[Start of section]

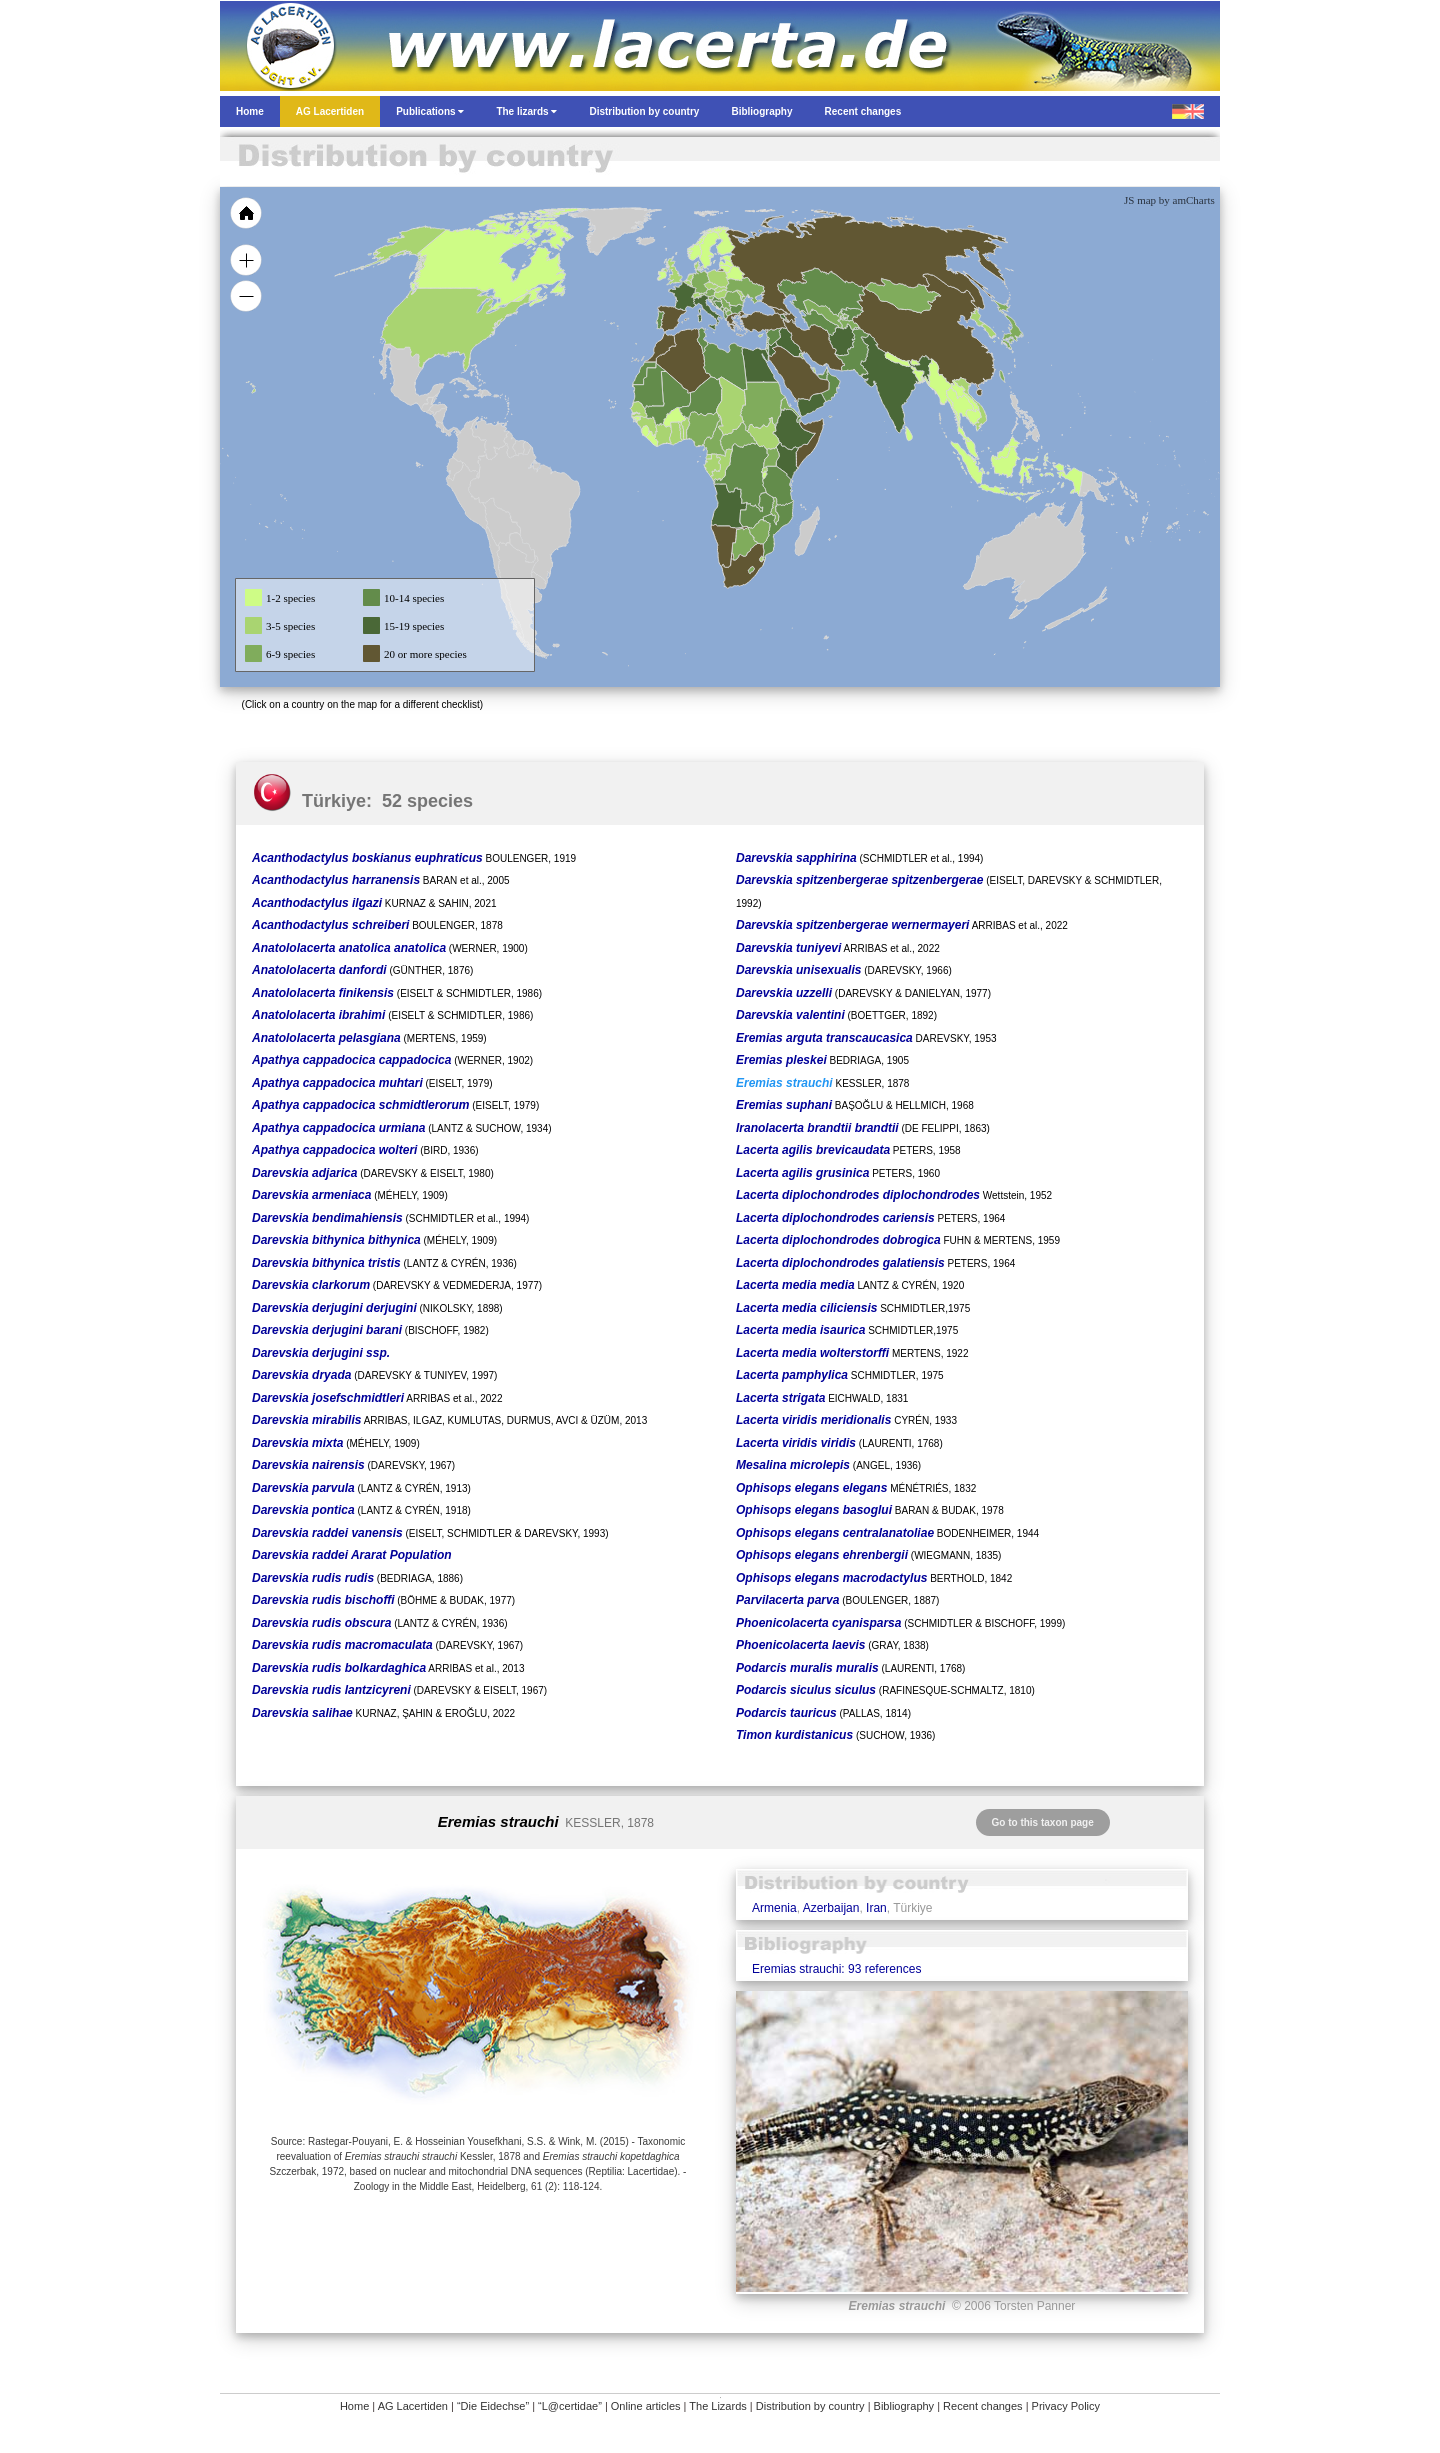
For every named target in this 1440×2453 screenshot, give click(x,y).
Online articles (646, 2406)
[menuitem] (822, 374)
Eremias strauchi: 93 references (836, 1969)
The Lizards (717, 2406)
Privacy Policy (1066, 2406)
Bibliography (904, 2406)
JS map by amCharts (1169, 200)
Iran (876, 1908)
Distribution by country (810, 2406)
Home (354, 2406)
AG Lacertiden (413, 2406)
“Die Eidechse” (493, 2406)
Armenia (774, 1908)
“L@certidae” (570, 2406)
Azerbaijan (831, 1908)
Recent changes (983, 2406)
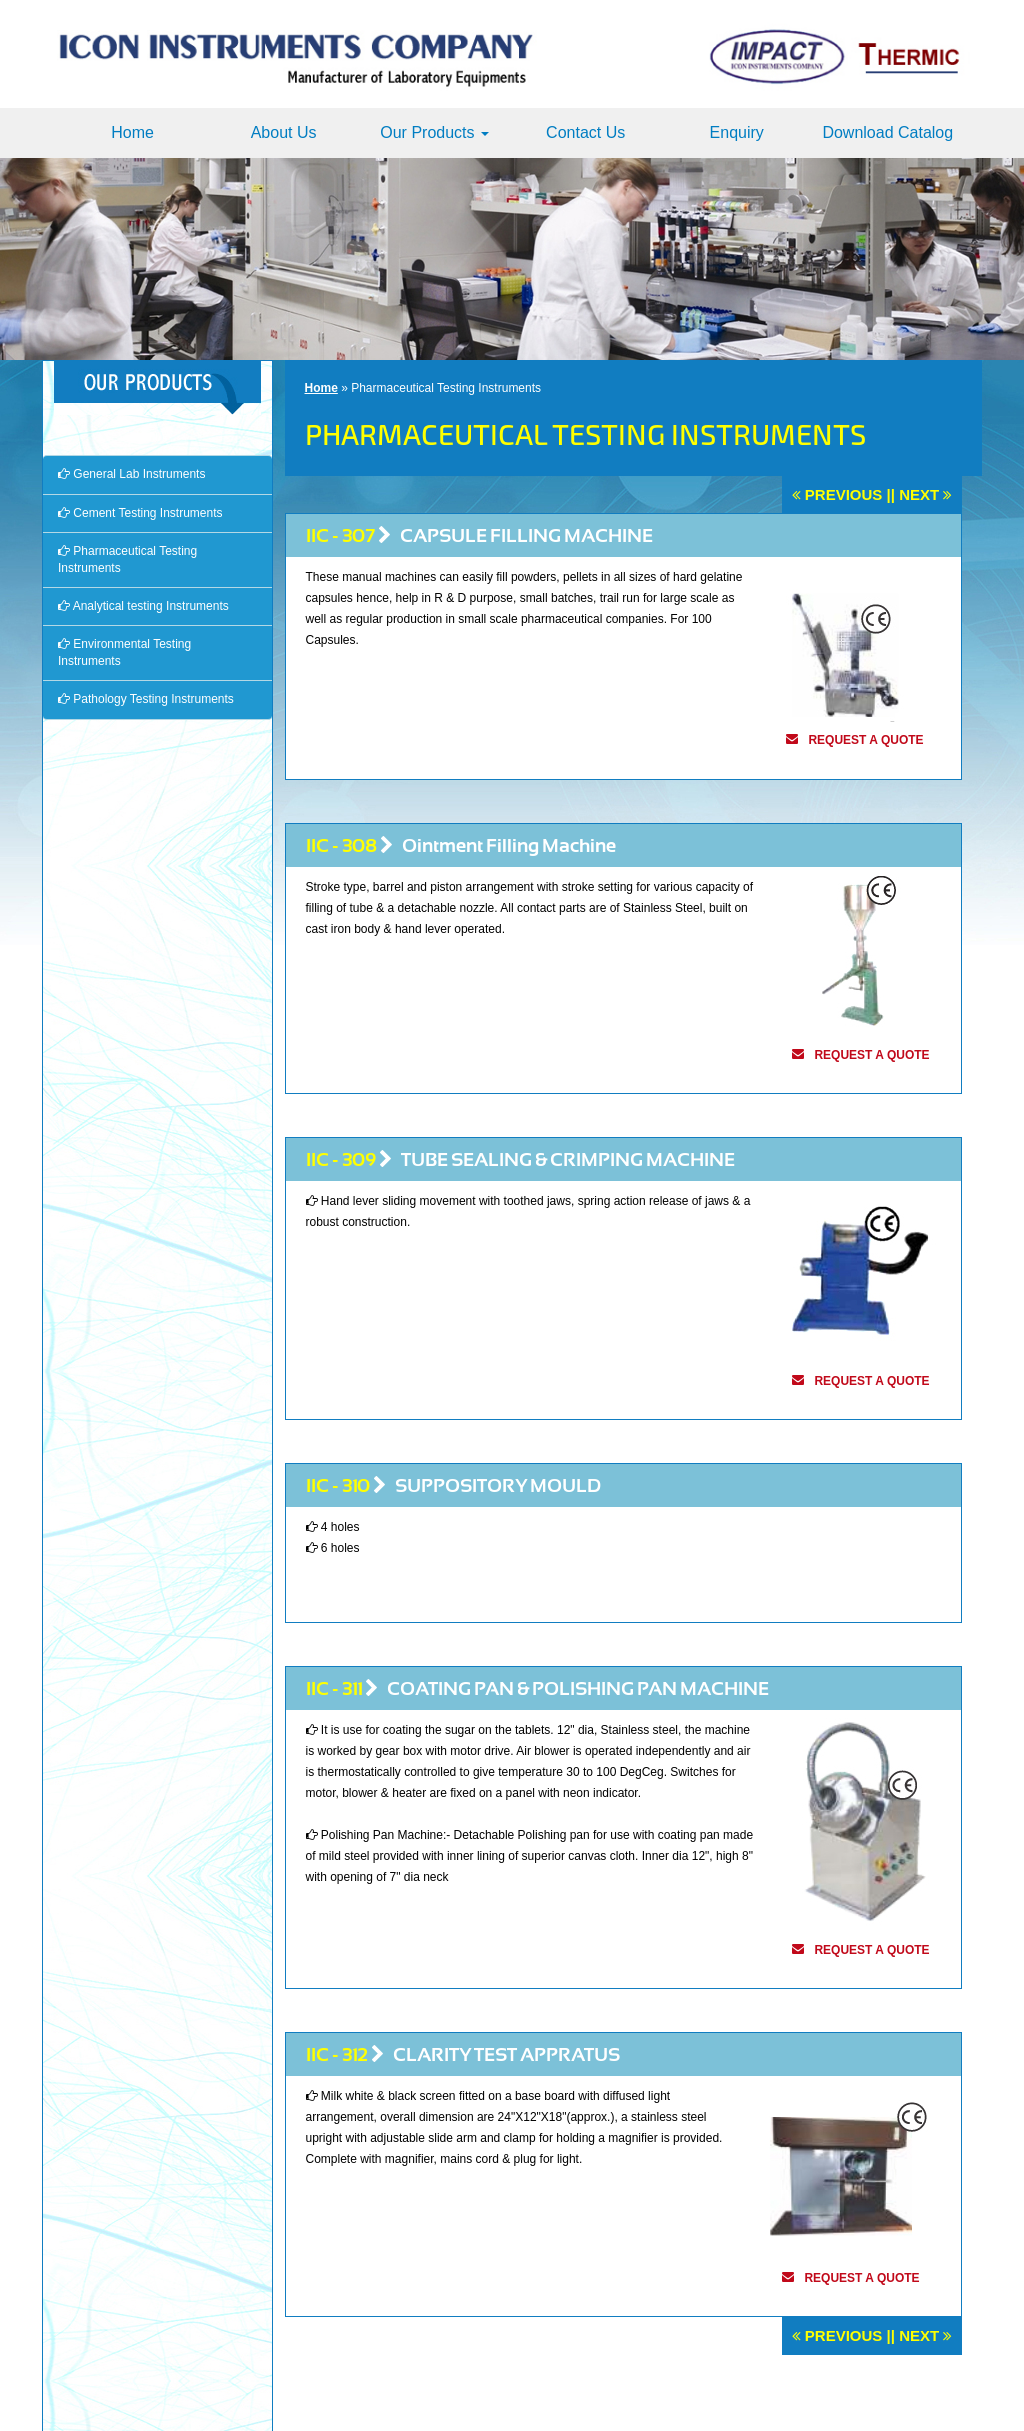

[End of section]

- _What the exercise asks_
No picture belongs in the copy; return the rest of the listing exactly.

- _Problem solution_
For every named target in this 1440×2453 screenshot, give click(x,y).
Online articles (646, 2406)
[menuitem] (822, 374)
Eremias strauchi: 93 references (836, 1969)
The Lizards (717, 2406)
Privacy Policy (1066, 2406)
Bibliography (904, 2406)
JS map by amCharts (1169, 200)
Iran (876, 1908)
Distribution by country (810, 2406)
Home (354, 2406)
AG Lacertiden (413, 2406)
“Die Eidechse” (493, 2406)
Armenia (774, 1908)
“L@certidae” (570, 2406)
Azerbaijan (831, 1908)
Recent changes (983, 2406)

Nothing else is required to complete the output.